***** PROVIDED INFORMATION
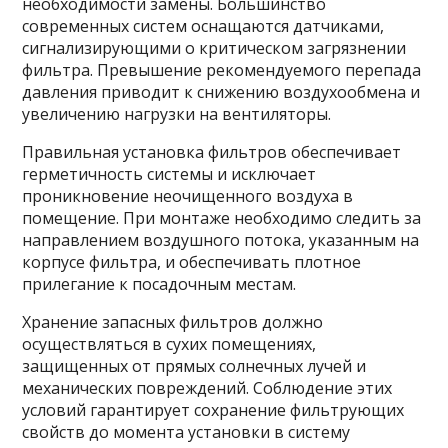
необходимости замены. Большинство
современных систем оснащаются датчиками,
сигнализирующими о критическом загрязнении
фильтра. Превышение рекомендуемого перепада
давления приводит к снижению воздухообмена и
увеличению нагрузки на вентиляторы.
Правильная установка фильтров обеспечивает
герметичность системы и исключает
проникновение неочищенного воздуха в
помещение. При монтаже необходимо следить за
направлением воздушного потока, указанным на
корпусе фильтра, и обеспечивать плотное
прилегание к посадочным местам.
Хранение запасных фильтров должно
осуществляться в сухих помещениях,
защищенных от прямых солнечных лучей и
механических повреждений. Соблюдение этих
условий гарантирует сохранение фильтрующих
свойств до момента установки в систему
**********
***** PROVIDED INFORMATION
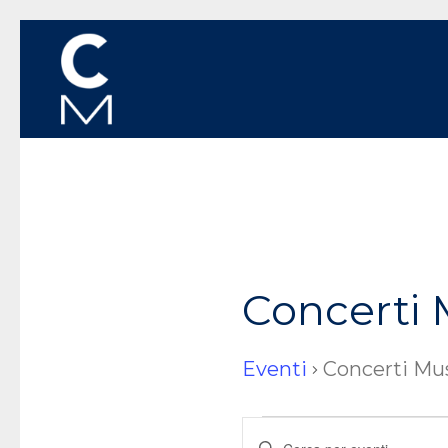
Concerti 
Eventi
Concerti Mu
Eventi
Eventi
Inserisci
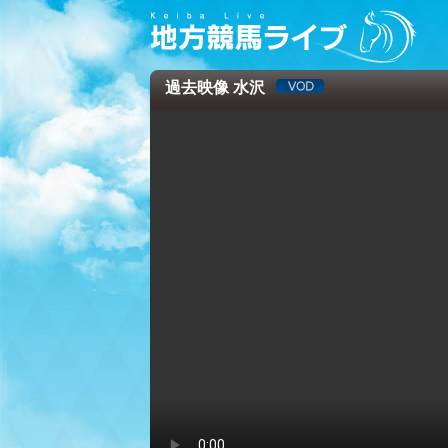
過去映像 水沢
**********
***** PROVIDED INFORMATION
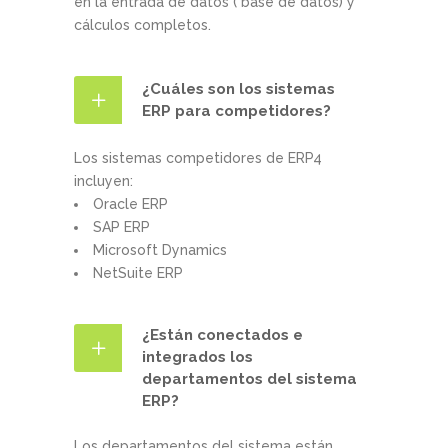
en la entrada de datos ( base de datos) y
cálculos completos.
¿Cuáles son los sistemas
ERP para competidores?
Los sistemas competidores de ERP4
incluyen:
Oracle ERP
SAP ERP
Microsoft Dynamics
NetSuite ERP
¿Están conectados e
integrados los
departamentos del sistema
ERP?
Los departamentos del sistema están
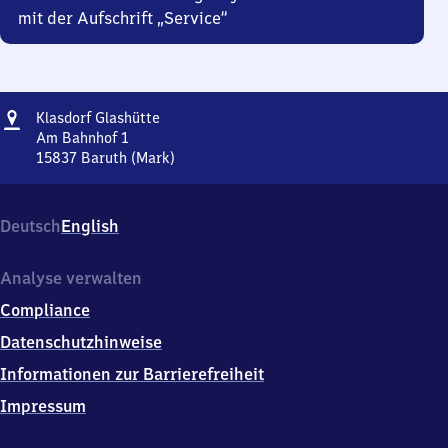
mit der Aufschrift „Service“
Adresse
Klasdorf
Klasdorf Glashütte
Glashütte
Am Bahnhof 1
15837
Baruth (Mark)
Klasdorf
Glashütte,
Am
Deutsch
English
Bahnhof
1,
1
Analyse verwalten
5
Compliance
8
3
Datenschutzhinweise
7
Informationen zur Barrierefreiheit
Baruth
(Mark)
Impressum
**********
## [TO DO]
If a line in the records contains the string "фильтров", copy it out.

## [SOLUTION TO THIS EXERCISE]
Правильная установка фильтров обеспечивает
Хранение запасных фильтров должно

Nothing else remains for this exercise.